What? Saturday? Agaaaain???

This week sneaked by me, days barely registering as they flew by. Maybe I accidentally coughed my brain out on Monday, who knows? At least I got to see the new Blade Runner movie, which is AMAZING by the way (no, seriously, I don’t remember the last time I saw a film that I believed to be that great, and I know I wasn’t that excited about the first one, which might be considered blasphemy by some people I know).

I’m actually surprised I managed to scrape enough footage for this week’s video, as I barely got any time to even do my Inktober drawings. I’m really hoping the madness will calm down as Eli goes back to kindergarten starting tomorrow. She keeps asking to go, trying to take her backpack outside, and going in the general direction while out, it’s both super cute and a little sad, since she doesn’t quite understand the concept of waiting a few more days.

In this week’s Project Boonka video I show how I’ve set things up in Premiere and Toon Boom Harmony, talk about some of the issues I’m having and ramble on about sculpting with chewing-gum-clay-thing. As usual, I appreciate any feedback and comments. I’m doing my best not to ramble on too much, but I’ve yet to learn to follow a script while demonstrating something live on my screen. Maybe I should avoid doing things like that… aaaagh… decisions… Let me know what you guys think!

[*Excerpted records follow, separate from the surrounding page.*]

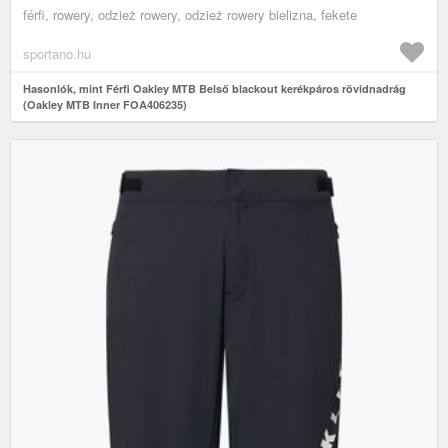
férfi, rowery, odzież rowery, odzież rowery bielizna, fekete
sportano.hu
Hasonlók, mint Férfi Oakley MTB Belső blackout kerékpáros rövidnadrág
(Oakley MTB Inner FOA406235)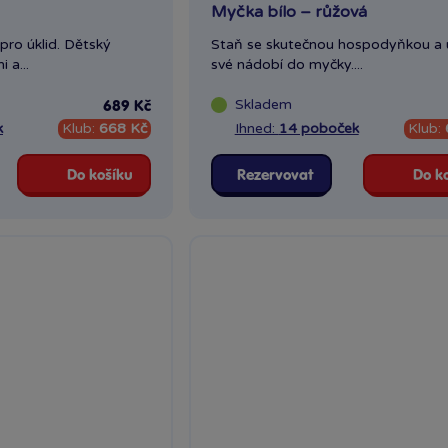
Myčka bílo – růžová
pro úklid. Dětský
Staň se skutečnou hospodyňkou a u
 a...
své nádobí do myčky....
Skladem
689 Kč
k
Klub:
668 Kč
Ihned:
14 poboček
Klub:
Do košíku
Rezervovat
Do k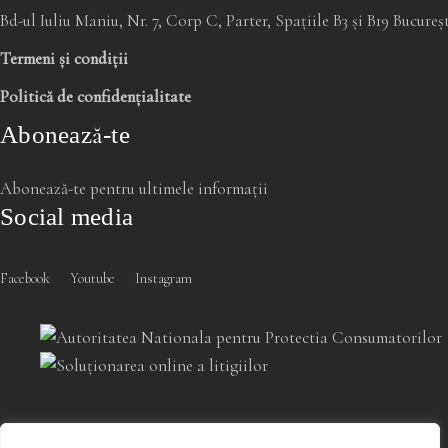
Bd-ul Iuliu Maniu, Nr. 7, Corp C, Parter, Spațiile B3 și B19 Bucure
Termeni și condiții
Politică de confidențialitate
Abonează-te
Abonează-te pentru ultimele informații
Social media
Facebook
Youtube
Instagram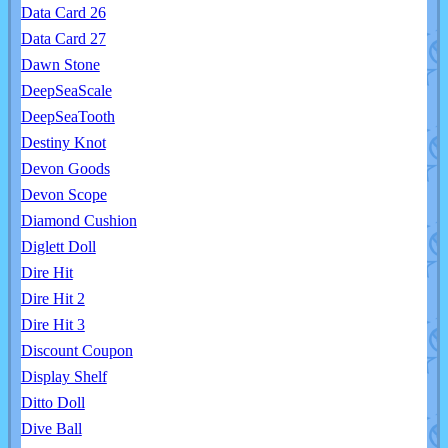
Data Card 26
Data Card 27
Dawn Stone
DeepSeaScale
DeepSeaTooth
Destiny Knot
Devon Goods
Devon Scope
Diamond Cushion
Diglett Doll
Dire Hit
Dire Hit 2
Dire Hit 3
Discount Coupon
Display Shelf
Ditto Doll
Dive Ball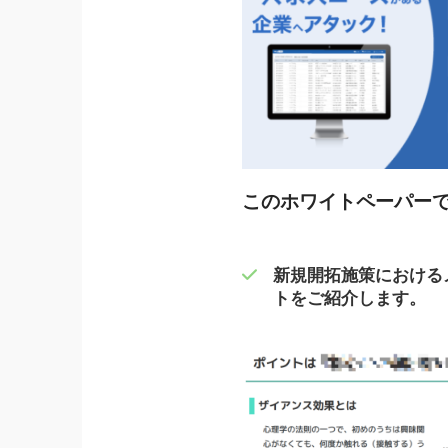
このホワイトペーパー
新規開拓施策における
トをご紹介します。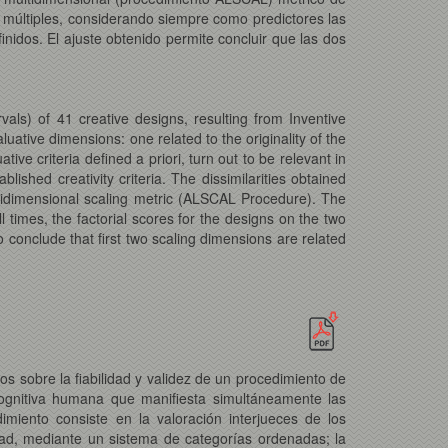
es múltiples, considerando siempre como predictores las
inidos. El ajuste obtenido permite concluir que las dos
als) of 41 creative designs, resulting from Inventive
aluative dimensions: one related to the originality of the
ve criteria defined a priori, turn out to be relevant in
ished creativity criteria. The dissimilarities obtained
ultidimensional scaling metric (ALSCAL Procedure). The
ll times, the factorial scores for the designs on the two
o conclude that first two scaling dimensions are related
s sobre la fiabilidad y validez de un procedimiento de
cognitiva humana que manifiesta simultáneamente las
imiento consiste en la valoración interjueces de los
idad, mediante un sistema de categorías ordenadas; la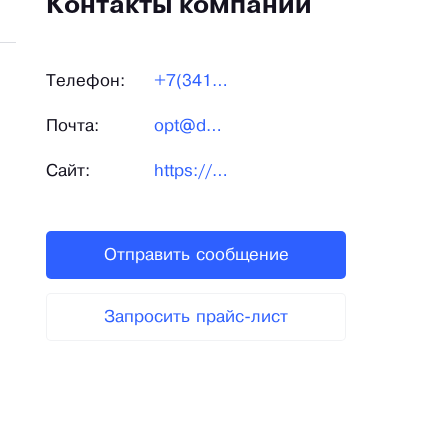
Контакты компании
Телефон:
+7(3412)912-613
Почта:
opt@danceplus.ru
Сайт:
https://danceplus.pro/
Отправить сообщение
Запросить прайс-лист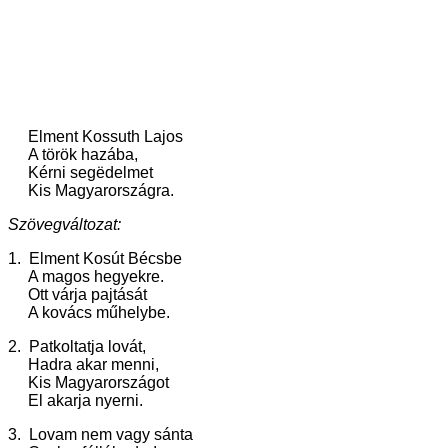
Elment Kossuth Lajos
A török hazába,
Kérni segëdelmet
Kis Magyarországra.
Szövegváltozat:
1. Elment Kosút Bécsbe
A magos hegyekre.
Ott várja pajtását
A kovács műhelybe.
2. Patkoltatja lovát,
Hadra akar menni,
Kis Magyarországot
El akarja nyerni.
3. Lovam nem vagy sánta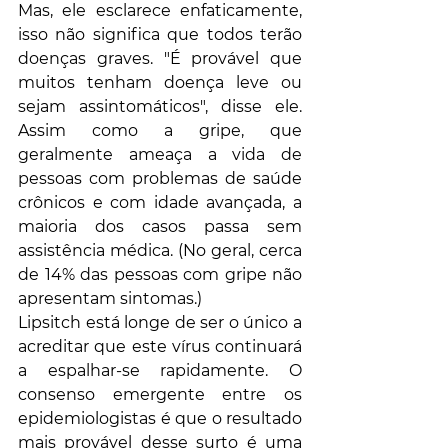
Mas, ele esclarece enfaticamente, 
isso não significa que todos terão 
doenças graves. "É provável que 
muitos tenham doença leve ou 
sejam assintomáticos", disse ele. 
Assim como a gripe, que 
geralmente ameaça a vida de 
pessoas com problemas de saúde 
crônicos e com idade avançada, a 
maioria dos casos passa sem 
assistência médica. (No geral, cerca 
de 14% das pessoas com gripe não 
apresentam sintomas.)
Lipsitch está longe de ser o único a 
acreditar que este vírus continuará 
a espalhar-se rapidamente. O 
consenso emergente entre os 
epidemiologistas é que o resultado 
mais provável desse surto é uma 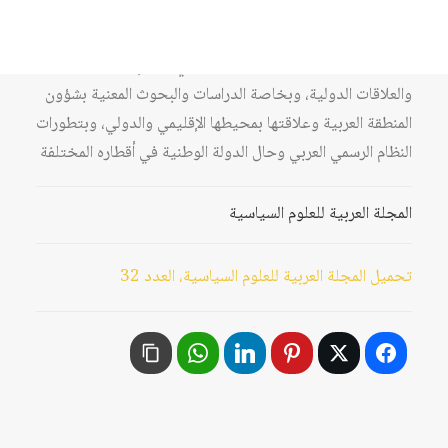
سنوية مؤقتاً) تصدر من الجمعية العربية للعلوم السياسية
بالتعاون مع مركز دراسات الوحدة العربية وهي تعنى بنشر
البحوث والدراسات العلمية المختصة في العلوم السياسية
والعلاقات الدولية، وبخاصة الدراسات والبحوث المعنية بشؤون
المنطقة العربية وعلاقتها بمحيطها الإقليمي والدولي، وبتطورات
النظام الرسمي العربي وحال الدولة الوطنية في أقطاره المختلفة
المجلة العربية للعلوم السياسية
تحميل المجلة العربية للعلوم السياسية، العدد 32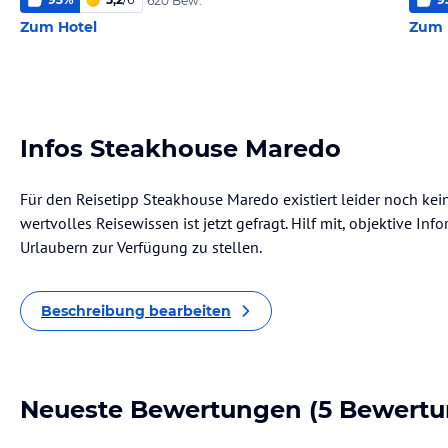
620 Bew.
Zum Hotel
Zum 
Infos Steakhouse Maredo
Für den Reisetipp Steakhouse Maredo existiert leider noch ke
wertvolles Reisewissen ist jetzt gefragt. Hilf mit, objektive I
Urlaubern zur Verfügung zu stellen.
Beschreibung bearbeiten
Neueste Bewertungen
(5 Bewertu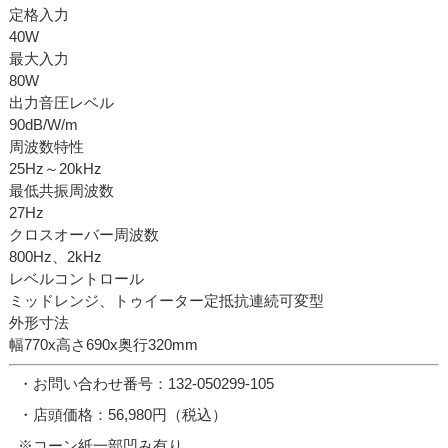
定格入力
40W
最大入力
80W
出力音圧レベル
90dB/W/m
周波数特性
25Hz～20kHz
最低共振周波数
27Hz
クロスオーバー周波数
800Hz、2kHz
レベルコントロール
ミッドレンジ、トゥイーター定抵抗連続可変型
外形寸法
幅770x高さ690x奥行320mm
・お問い合わせ番号：132-050299-105
・店頭価格：56,980円（税込）
※コーン紙一部凹み有り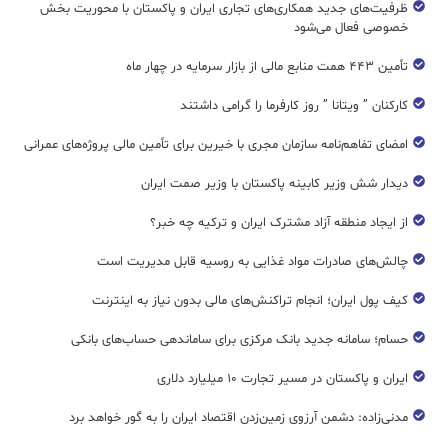
ظرفیت‌های جدید همکاری‌های تجاری ایران و پاکستان با محوریت بخش
خصوصی فعال می‌شود
تأمین ۴۴۳ همت منابع مالی از بازار سرمایه در چهار ماه
کارکنان ” ویتانا ” روز کارفرما را گرامی داشتند
امضای تفاهم‌نامه سازمان مجری با خیرین برای تأمین مالی پروژه‌های عمرانی
دیدار شش وزیر کابینه پاکستان با وزير صمت ایران
از ایجاد منطقه آزاد مشترک ایران و ترکیه چه خبر؟
چالش‌های صادرات مواد غذایی به روسیه قابل مدیریت است
کیف پول ایران؛ انجام تراکنش‌های مالی بدون نیاز به اینترنت
حسام؛ سامانه جدید بانک مرکزی برای ساماندهی حساب‌های بانکی
ایران و پاکستان در مسیر تجارت ۱۰ میلیارد دلاری
مدنی‌زاده: دشمن آرزوی زمین‌زدن اقتصاد ایران را به گور خواهد برد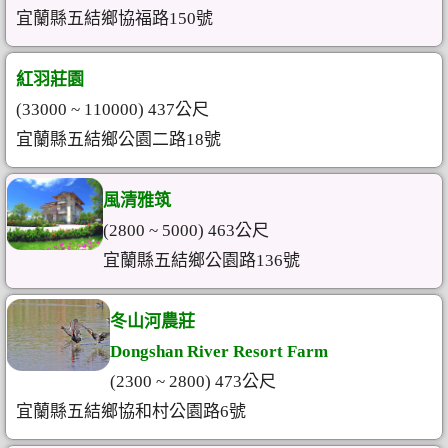
宜蘭縣五結鄉協福路150號
紅羽莊園
(33000 ~ 110000) 437公尺
宜蘭縣五結鄉公園二路18號
風清雅筑
(2800 ~ 5000) 463公尺
宜蘭縣五結鄉公園路136號
冬山河農莊
Dongshan River Resort Farm
(2300 ~ 2800) 473公尺
宜蘭縣五結鄉協和村公園路6號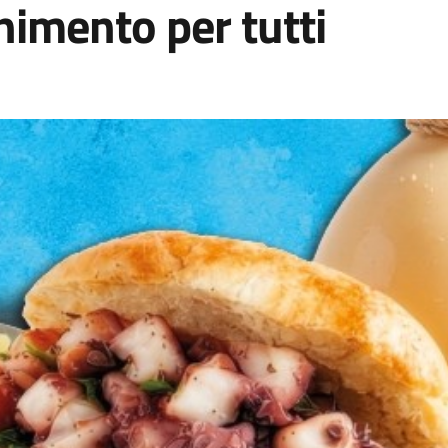
nimento per tutti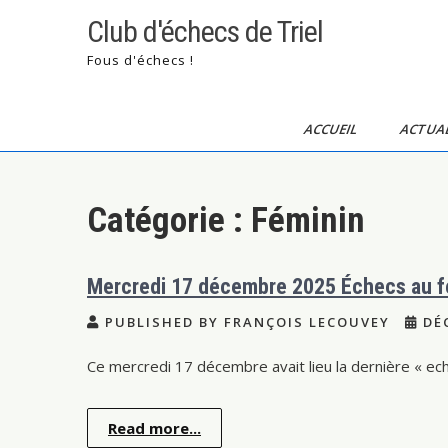
Skip
Club d'échecs de Triel
to
content
Fous d'échecs !
ACCUEIL
ACTUAL
Catégorie :
Féminin
Mercredi 17 décembre 2025 Échecs au f
PUBLISHED BY FRANÇOIS LECOUVEY
DÉC
Ce mercredi 17 décembre avait lieu la dernière « ec
Read more...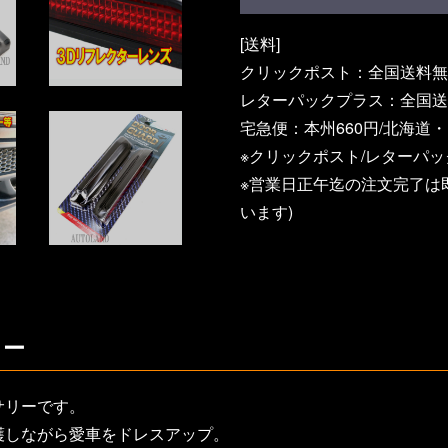
[送料]
クリックポスト：全国送料無
レターパックプラス：全国送料
宅急便：本州660円/北海道・
※クリックポスト/レターパ
※営業日正午迄の注文完了は
います)
リー
サリーです。
護しながら愛車をドレスアップ。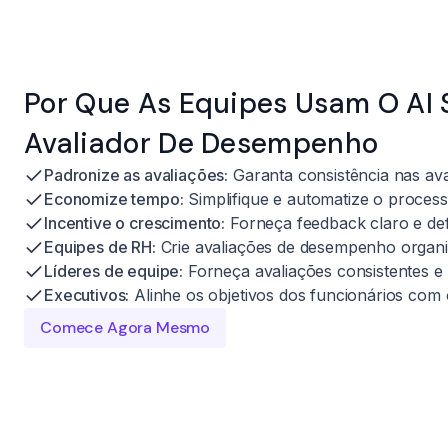
Por Que As Equipes Usam O AI S
Avaliador De Desempenho
Padronize as avaliações:
Garanta consistência nas av
Economize tempo:
Simplifique e automatize o process
Incentive o crescimento:
Forneça feedback claro e defi
Equipes de RH:
Crie avaliações de desempenho organi
Líderes de equipe:
Forneça avaliações consistentes e
Executivos:
Alinhe os objetivos dos funcionários com o
Comece Agora Mesmo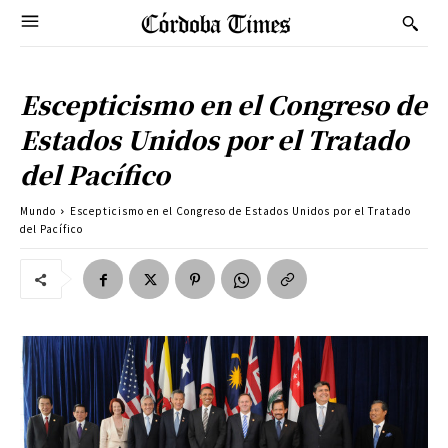
Escepticismo en el Congreso de
Estados Unidos por el Tratado
del Pacífico
Mundo
Escepticismo en el Congreso de Estados Unidos por el Tratado
del Pacífico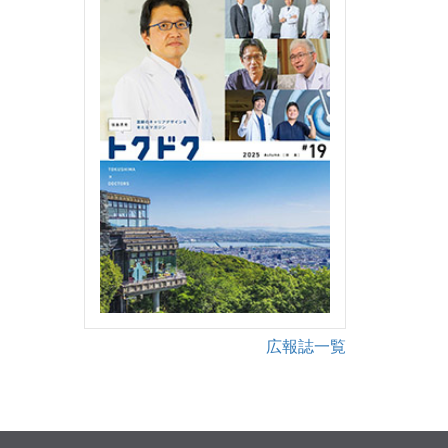
広報誌一覧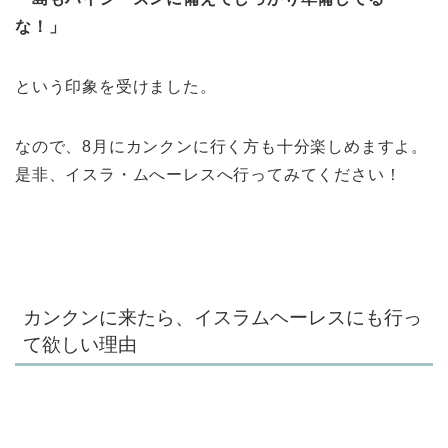
な！」
という印象を受けました。
なので、8月にカンクンに行く方も十分楽しめますよ。
是非、イスラ・ムへーレスへ行ってみてください！
カンクンに来たら、イスラムヘーレスにも行っ
て欲しい理由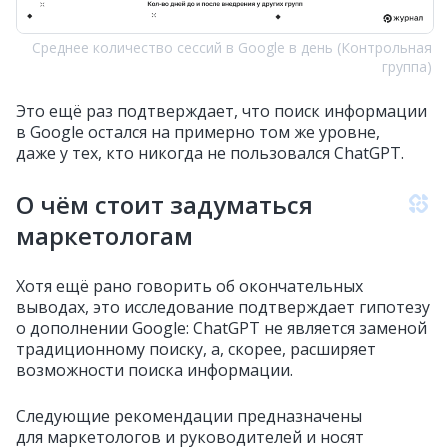
Среднее количество сессий в Google в день (Контрольная
группа)
Это ещё раз подтверждает, что поиск информации
в Google остался на примерно том же уровне,
даже у тех, кто никогда не пользовался ChatGPT.
О чём стоит задуматься
маркетологам
Хотя ещё рано говорить об окончательных
выводах, это исследование подтверждает гипотезу
о дополнении Google: ChatGPT не является заменой
традиционному поиску, а, скорее, расширяет
возможности поиска информации.
Следующие рекомендации предназначены
для маркетологов и руководителей и носят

5 thoughts on “Just another manic… week.

  • I love when you (and people in general) have a more naturalistic approach to speaking like you’ve done in this video. That’s just me though. I guess it depends on what it’s for. If it’s for a tutorial or something similar a script might help and be easier to edit/cut together. If it’s just talking about your process or in this case, your Project Boonka, I think it’s fine to say what comes naturally. I don’t know…just my opinion:-) Ultimately however you want to handle it is the right way though, it’s your art and videos. This is looking great so far!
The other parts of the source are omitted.